BEGIN

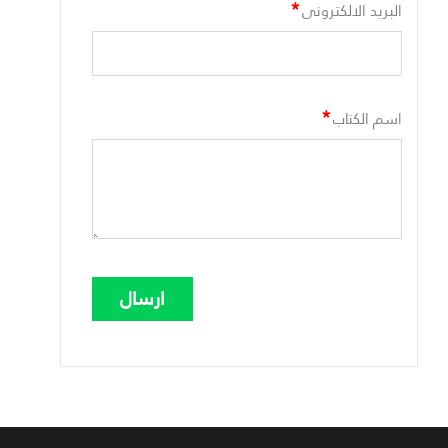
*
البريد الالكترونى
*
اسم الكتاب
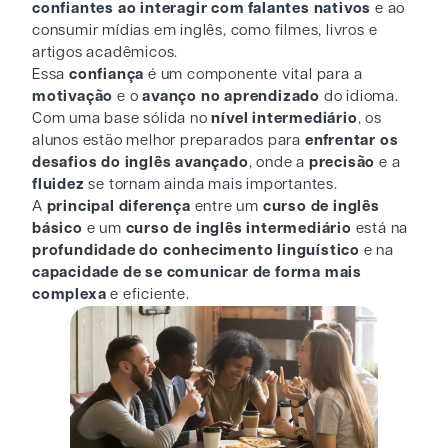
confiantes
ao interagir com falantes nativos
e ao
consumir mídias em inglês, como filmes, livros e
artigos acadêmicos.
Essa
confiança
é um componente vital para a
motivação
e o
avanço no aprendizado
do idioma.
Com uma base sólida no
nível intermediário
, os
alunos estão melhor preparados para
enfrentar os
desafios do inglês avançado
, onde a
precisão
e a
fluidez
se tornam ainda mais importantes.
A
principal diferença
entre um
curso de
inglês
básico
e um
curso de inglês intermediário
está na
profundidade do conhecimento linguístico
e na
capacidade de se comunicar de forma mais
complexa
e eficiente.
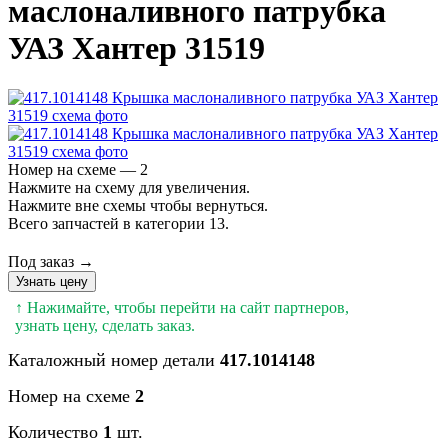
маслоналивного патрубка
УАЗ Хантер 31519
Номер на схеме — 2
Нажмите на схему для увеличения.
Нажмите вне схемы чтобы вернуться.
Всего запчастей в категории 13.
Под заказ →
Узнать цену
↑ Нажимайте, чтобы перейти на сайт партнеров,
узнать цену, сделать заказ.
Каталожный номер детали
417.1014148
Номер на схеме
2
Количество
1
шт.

END

Problem requirements
A single number is the whole answer: how many lines of the records contain the word "цену".

Completed task
2